E’ solo da Lui che possiamo imparare ad amare secondo la logica di Dio.
C’è sempre troppo da fare, troppo da lavorare, troppo da sistemare. Il rischio, di ieri e di oggi, è quello di disperdersi, di non avere più tempo per sé, tempo per pregare, per mangiare e per ricaricarsi.

Un modo intelligente per rendere al meglio nel proprio lavoro è smettere ogni tanto di farlo. Forse è anche questo il motivo che ha spinto l’uomo a ideare il riposo settimanale, le ferie. A volte siamo così carichi di cose da fare che non vediamo l’ora di arrivare a sera per andare a dormire. Gesù aveva coscienza dei suoi limiti e di quelli degli apostoli, sapeva che l’uomo ha bisogno di pause per ricaricarsi, ha bisogno di ricentrarsi pregando il Padre.
Perché Gesù aveva mandato i Dodici a predicare? Perché si rendeva conto che neppure lui poteva arrivare dappertutto, aveva bisogno di aiuto, di collaboratori.

Gesù quando era scarico, si proteggeva andando per conto suo.
Non si giustificava e non si sentiva in colpa: semplicemente prendeva e se ne andava.
E’ necessario per non esaurirsi. Dobbiamo imparare a rispettare i nostri limiti.
Per questo abbiamo bisogno ogni tanto di staccare la spina, riposarci, fermarci per gustare le cose belle che danno senso alla nostra vita (mia moglie, mio marito, i figli, gli amici…).

Recuperiamo un modo per restare umani nonostante le corse che la vita ci impone.
Ma ad un certo punto ecco un imprevisto: la folla che da giorni segue Gesù lo raggiunge, anzi giunge prima di lui su quella riva deserta del lago. Sceso dalla barca vide una grande folla e ne ebbe compassione. Sì, è gente incredula, che cerca Gesù con ambiguità, ma per Gesù merita compassione. Gesù si intenerisce e rivive la compassione di Mosè quando vede il suo popolo senza pastore. Non esiste la folla per Lui, per Dio siamo tutti figli unici! Si accorge che sono senza pastori, come a dire: ci sono i pastori, ma manca chi fa il pastore.
Non è che anche oggi, nella Chiesa, i pastori ci sono ma manca chi fa il pastore?
Non è che abbiamo tanti funzionari del sacro ma pochi con la passione del pastore?
l rischio è di avere nella Chiesa un gregge di pastori senza pecore.

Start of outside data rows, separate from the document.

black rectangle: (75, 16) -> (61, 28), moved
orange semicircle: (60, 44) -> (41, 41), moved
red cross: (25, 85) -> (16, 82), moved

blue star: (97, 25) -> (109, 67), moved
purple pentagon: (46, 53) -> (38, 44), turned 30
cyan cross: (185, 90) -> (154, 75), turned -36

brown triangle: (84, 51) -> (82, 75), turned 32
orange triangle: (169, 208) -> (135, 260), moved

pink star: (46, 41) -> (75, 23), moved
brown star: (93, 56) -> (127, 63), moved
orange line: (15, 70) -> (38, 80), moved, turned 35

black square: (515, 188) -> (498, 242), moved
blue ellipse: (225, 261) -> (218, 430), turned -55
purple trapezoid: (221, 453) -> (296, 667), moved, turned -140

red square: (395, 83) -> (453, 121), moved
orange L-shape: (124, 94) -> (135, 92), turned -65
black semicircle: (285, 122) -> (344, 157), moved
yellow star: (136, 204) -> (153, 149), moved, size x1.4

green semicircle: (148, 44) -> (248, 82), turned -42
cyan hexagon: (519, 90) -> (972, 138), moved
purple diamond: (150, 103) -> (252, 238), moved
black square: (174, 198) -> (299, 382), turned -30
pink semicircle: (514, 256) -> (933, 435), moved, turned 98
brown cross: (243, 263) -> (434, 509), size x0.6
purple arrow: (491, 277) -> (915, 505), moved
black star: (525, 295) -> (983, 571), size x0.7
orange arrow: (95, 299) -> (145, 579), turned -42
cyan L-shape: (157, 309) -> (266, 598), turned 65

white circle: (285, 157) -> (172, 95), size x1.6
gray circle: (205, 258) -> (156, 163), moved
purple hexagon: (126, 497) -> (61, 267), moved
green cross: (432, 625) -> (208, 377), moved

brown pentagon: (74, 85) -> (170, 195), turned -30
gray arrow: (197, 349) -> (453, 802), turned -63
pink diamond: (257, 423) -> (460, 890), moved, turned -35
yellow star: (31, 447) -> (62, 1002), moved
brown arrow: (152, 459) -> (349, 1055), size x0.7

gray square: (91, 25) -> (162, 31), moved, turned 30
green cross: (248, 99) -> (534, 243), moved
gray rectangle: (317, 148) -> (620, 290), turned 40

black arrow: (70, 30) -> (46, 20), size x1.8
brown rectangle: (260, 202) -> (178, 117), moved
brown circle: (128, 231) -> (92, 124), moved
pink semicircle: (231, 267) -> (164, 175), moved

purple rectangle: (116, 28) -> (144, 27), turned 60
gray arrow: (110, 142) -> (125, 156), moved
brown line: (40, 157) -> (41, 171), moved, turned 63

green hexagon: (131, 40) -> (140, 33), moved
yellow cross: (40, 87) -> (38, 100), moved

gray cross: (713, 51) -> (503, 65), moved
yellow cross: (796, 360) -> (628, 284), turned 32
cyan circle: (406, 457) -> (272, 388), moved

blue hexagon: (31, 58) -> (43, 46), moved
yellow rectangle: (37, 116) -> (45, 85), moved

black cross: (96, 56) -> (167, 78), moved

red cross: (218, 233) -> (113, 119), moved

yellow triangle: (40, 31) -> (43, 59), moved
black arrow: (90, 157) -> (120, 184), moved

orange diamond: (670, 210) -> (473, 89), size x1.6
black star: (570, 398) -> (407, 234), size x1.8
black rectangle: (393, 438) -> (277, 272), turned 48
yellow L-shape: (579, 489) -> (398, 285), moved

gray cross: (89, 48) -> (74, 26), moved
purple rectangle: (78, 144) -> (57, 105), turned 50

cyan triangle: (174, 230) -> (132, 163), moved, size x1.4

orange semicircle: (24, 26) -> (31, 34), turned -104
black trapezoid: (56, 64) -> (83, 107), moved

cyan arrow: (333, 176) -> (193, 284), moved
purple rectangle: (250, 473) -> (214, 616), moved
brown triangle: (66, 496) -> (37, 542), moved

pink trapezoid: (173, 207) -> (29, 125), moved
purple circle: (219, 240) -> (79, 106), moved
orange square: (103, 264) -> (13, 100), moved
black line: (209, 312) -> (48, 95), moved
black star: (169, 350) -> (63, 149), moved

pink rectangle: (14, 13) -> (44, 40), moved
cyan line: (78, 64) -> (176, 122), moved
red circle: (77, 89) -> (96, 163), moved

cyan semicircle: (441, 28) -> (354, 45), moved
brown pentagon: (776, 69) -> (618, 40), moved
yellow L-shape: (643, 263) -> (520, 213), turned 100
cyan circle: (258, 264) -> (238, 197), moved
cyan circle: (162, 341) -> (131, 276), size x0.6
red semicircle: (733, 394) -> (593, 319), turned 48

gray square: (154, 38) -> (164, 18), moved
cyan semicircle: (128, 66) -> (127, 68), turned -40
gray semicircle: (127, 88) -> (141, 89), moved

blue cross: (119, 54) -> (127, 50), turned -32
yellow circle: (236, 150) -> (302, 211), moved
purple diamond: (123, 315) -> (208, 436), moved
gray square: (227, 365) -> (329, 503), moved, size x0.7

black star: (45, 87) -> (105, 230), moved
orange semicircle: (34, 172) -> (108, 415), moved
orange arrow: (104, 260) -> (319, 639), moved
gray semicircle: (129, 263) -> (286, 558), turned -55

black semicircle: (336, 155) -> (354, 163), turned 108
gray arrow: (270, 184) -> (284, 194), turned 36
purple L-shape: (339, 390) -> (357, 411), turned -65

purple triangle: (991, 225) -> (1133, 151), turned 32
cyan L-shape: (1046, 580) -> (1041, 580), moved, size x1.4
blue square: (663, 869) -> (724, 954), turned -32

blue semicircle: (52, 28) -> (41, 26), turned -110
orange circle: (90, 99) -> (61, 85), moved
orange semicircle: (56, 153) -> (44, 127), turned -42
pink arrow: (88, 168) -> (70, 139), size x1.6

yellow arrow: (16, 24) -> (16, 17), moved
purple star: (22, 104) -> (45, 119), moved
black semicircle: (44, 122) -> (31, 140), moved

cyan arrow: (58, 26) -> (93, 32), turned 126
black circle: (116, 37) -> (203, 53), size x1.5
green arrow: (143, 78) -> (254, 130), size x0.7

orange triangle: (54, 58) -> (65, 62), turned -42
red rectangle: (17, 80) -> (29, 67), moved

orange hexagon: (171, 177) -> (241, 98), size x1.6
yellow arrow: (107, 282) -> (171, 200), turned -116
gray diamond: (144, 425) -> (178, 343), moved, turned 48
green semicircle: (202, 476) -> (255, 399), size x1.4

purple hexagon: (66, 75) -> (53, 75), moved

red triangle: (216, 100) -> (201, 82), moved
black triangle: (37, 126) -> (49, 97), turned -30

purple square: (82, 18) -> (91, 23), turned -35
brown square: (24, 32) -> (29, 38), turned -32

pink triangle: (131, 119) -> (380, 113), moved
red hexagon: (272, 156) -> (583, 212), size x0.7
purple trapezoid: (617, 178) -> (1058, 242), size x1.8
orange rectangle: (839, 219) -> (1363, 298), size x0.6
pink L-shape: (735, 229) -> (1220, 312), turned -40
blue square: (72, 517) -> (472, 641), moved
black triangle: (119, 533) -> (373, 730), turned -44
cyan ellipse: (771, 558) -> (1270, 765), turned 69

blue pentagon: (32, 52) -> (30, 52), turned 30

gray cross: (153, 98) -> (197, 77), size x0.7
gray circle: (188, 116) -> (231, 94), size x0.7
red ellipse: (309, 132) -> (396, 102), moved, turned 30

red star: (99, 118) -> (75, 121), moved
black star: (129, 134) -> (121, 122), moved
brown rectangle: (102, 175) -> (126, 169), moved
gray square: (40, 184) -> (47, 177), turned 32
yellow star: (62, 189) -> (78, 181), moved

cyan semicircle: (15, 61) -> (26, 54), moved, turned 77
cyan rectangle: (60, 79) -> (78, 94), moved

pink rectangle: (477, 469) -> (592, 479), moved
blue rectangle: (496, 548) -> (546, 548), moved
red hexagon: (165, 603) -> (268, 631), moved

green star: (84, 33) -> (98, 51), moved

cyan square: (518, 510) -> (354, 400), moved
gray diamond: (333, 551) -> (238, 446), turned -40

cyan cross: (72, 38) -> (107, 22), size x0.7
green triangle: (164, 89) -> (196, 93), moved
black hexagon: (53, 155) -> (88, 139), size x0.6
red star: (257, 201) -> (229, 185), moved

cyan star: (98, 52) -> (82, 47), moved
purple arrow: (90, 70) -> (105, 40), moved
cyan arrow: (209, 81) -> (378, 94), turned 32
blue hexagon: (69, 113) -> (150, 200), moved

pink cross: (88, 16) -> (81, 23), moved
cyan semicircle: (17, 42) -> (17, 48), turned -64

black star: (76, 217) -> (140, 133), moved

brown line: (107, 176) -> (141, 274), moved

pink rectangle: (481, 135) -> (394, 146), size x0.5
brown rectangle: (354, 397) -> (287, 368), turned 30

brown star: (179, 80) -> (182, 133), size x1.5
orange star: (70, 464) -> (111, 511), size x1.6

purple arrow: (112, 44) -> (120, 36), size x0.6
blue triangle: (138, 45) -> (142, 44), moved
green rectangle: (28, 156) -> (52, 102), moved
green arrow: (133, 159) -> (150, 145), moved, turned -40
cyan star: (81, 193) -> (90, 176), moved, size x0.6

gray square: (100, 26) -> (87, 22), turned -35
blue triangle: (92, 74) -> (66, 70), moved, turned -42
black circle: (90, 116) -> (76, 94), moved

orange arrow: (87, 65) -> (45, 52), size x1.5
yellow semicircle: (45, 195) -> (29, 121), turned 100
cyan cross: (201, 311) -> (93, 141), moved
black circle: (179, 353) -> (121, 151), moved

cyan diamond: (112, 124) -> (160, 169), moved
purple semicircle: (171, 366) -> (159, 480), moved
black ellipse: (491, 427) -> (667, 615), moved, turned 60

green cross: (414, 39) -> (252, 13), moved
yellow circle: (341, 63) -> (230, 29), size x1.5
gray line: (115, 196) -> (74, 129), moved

Che bello vedere che Gesù cambia i suoi programmi, non quelli dei suoi amici. Sceglie di rinunciare al suo riposo non a quello degli apostoli. Aveva avuto misericordia degli apostoli ritornati stanchi e li aveva chiamati al riposo, e ora ha misericordia delle folle e interrompe il proprio riposo. Solo la misericordia lo guidava. Cosa offre alla folla? La sua compassione, prova dolore per il loro dolore. Prima di dare il pane Gesù dà la Parola, per saziare gli uomini e le donne che lo seguono. Lo sguardo di Gesù ero uno sguardo carico di tenerezza: amava prima con gli occhi e poi con i gesti. Guardava con amore e poi agiva. Sapeva che non è il dolore che paura all’uomo ma l’essere soli nel dolore, viverlo senza il conforto di un amico. Non priviamo il mondo della nostra compassione! «Ciò che possiamo fare è solo una goccia nell’oceano, ma è questa goccia che può dare significato a tutta la nostra vita» (Madre Teresa di Calcutta).
La bella notizia di questa Domenica? Quanto più siamo feriti dalla vita, tanto più Dio si commuove e ci avvicina per offrirci riposo, parlare al cuore e dare se stesso.